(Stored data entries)
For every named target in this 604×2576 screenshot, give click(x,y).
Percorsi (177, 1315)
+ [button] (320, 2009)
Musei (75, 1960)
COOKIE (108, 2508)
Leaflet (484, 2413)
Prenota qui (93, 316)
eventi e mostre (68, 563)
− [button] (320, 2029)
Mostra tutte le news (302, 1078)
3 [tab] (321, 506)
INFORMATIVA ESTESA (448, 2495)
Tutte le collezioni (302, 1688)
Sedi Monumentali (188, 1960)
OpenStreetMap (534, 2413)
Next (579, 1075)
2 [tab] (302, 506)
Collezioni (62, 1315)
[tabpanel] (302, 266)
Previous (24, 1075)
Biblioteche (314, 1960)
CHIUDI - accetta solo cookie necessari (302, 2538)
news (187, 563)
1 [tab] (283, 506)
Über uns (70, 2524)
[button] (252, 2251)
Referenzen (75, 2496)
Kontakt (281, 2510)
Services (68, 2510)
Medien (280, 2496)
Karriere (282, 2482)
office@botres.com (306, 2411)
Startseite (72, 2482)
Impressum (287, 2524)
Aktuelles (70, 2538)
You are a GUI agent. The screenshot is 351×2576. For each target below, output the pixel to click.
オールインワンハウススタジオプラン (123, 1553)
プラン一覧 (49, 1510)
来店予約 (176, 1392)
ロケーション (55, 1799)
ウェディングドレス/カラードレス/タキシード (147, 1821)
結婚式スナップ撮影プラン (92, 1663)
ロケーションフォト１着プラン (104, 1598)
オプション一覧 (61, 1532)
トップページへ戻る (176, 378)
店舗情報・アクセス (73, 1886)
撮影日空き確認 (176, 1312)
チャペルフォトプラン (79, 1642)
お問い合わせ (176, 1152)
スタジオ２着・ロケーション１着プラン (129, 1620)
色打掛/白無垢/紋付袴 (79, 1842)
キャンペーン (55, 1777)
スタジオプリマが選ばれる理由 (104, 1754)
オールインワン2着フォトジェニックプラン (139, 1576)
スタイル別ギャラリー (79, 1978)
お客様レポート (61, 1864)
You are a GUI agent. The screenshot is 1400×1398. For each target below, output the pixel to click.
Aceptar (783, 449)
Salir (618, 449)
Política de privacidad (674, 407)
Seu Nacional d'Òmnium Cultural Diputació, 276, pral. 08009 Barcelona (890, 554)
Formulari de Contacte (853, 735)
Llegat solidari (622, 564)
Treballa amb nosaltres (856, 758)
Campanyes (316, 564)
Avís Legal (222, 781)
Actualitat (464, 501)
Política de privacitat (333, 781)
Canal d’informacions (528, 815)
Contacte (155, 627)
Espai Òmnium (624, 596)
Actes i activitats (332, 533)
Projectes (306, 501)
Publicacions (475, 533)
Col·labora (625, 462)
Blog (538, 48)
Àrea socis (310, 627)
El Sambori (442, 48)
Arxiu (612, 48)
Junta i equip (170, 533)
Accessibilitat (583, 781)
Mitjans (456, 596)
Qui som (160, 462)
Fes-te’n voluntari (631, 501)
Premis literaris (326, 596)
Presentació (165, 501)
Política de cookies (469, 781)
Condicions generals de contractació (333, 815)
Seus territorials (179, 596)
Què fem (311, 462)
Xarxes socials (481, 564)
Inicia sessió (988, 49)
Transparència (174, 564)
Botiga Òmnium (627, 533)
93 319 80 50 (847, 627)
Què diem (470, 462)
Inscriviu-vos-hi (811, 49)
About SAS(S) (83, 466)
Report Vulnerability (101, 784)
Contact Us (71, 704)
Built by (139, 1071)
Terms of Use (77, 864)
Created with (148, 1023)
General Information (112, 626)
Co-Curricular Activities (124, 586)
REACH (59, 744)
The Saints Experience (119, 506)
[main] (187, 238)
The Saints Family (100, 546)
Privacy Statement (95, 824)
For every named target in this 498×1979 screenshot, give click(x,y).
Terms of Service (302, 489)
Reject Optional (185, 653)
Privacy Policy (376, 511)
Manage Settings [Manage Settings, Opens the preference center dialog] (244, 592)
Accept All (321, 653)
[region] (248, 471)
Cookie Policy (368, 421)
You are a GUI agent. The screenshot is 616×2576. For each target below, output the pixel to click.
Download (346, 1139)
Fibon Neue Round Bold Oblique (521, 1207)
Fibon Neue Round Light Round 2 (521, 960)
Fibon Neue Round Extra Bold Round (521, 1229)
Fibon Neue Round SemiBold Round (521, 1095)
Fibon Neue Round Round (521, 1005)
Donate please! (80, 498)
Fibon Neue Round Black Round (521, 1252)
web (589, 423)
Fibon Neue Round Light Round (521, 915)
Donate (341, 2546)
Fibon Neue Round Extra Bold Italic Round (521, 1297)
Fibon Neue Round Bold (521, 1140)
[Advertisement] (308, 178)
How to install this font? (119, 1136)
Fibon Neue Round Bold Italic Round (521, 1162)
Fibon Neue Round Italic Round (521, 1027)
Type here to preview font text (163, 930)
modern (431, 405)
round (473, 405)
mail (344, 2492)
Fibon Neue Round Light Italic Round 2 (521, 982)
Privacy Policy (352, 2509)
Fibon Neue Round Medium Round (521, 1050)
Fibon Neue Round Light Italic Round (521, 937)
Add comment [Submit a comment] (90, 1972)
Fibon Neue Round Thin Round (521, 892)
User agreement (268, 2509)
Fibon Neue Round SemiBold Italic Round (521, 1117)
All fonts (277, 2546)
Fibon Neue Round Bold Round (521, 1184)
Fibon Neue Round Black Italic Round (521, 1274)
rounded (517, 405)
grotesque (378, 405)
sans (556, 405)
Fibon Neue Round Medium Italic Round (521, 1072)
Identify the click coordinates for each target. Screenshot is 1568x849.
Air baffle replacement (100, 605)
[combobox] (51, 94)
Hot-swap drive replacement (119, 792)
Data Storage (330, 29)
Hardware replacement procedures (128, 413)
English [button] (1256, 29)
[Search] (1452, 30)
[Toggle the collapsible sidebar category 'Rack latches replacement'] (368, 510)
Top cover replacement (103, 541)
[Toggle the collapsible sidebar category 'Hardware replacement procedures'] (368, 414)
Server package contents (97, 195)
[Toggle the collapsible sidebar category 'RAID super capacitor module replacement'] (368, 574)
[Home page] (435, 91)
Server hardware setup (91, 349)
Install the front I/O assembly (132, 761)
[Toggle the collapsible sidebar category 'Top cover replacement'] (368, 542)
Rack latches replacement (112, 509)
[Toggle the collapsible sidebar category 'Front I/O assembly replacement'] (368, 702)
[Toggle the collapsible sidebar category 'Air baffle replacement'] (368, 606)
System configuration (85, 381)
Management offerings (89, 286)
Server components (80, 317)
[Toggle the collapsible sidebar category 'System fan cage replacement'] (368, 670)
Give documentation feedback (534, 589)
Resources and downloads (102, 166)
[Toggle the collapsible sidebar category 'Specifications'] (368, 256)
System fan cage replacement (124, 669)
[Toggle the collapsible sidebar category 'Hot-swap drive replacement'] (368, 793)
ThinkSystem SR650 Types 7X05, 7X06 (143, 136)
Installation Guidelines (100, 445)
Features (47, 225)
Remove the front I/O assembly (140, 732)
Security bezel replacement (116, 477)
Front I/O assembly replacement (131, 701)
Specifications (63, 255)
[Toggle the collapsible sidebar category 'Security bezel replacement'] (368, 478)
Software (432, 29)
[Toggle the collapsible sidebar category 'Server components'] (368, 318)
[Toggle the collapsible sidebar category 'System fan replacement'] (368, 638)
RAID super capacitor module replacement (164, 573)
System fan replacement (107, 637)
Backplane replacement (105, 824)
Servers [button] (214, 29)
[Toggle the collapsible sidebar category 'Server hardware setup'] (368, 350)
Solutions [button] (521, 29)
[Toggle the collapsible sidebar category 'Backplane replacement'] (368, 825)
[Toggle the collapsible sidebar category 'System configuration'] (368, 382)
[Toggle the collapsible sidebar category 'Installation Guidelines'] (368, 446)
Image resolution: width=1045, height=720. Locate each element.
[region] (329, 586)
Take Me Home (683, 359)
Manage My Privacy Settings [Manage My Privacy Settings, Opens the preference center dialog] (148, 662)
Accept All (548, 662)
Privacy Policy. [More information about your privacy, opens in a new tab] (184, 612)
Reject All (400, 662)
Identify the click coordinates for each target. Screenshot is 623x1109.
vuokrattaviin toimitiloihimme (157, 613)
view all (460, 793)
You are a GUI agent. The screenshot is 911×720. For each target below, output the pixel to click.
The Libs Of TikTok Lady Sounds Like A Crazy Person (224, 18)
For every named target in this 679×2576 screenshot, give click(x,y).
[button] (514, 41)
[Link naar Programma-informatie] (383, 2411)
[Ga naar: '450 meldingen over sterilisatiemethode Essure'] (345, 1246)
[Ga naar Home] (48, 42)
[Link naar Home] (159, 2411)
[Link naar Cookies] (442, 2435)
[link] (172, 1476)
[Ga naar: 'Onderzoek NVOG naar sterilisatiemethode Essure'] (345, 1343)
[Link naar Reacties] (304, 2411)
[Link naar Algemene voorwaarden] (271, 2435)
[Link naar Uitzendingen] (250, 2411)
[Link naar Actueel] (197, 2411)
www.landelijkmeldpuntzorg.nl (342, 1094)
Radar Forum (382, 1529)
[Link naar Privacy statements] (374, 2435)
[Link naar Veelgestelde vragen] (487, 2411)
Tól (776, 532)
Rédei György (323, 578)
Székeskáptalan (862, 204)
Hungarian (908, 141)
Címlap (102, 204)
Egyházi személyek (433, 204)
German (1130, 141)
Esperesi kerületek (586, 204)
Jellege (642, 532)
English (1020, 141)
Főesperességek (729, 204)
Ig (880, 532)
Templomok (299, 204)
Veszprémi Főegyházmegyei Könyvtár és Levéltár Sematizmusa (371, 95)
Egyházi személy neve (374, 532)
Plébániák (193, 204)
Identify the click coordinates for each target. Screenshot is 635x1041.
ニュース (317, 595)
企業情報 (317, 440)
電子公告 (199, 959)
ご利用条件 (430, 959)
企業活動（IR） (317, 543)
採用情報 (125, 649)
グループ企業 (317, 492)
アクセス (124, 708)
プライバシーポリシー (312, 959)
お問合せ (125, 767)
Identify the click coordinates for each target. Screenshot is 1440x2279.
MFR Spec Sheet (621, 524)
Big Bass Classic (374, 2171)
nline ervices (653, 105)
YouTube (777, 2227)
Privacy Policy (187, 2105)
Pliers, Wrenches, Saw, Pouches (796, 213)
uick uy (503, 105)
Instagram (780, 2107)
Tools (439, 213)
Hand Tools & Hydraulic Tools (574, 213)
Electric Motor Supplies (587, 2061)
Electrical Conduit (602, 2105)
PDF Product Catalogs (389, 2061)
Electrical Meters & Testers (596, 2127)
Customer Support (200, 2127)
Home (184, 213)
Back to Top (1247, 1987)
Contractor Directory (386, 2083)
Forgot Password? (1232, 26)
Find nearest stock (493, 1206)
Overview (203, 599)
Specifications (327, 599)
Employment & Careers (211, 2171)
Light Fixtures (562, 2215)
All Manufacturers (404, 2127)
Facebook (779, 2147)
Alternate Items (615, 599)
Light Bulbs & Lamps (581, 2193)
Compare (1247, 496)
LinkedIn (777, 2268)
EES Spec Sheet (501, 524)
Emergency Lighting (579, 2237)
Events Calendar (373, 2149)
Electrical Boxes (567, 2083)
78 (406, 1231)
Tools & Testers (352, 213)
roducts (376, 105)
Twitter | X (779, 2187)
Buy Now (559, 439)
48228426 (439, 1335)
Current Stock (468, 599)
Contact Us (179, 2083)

● WORK TO BE COMPLETED:
Starting at the line that contains "Management offerings (89, 286)" and stopping after the line that contains "[Toggle the collapsible sidebar category 'Server hardware", write out every line exactly as it appears above, and no other line.

● TASK RESPONSE:
Management offerings (89, 286)
Server components (80, 317)
[Toggle the collapsible sidebar category 'System fan cage replacement'] (368, 670)
Give documentation feedback (534, 589)
Resources and downloads (102, 166)
[Toggle the collapsible sidebar category 'Specifications'] (368, 256)
System fan cage replacement (124, 669)
[Toggle the collapsible sidebar category 'Hot-swap drive replacement'] (368, 793)
ThinkSystem SR650 Types 7X05, 7X06 (143, 136)
Installation Guidelines (100, 445)
Features (47, 225)
Remove the front I/O assembly (140, 732)
Security bezel replacement (116, 477)
Front I/O assembly replacement (131, 701)
Specifications (63, 255)
[Toggle the collapsible sidebar category 'Security bezel replacement'] (368, 478)
Software (432, 29)
[Toggle the collapsible sidebar category 'Server components'] (368, 318)
[Toggle the collapsible sidebar category 'System fan replacement'] (368, 638)
RAID super capacitor module replacement (164, 573)
System fan replacement (107, 637)
Backplane replacement (105, 824)
Servers [button] (214, 29)
[Toggle the collapsible sidebar category 'Server hardware setup'] (368, 350)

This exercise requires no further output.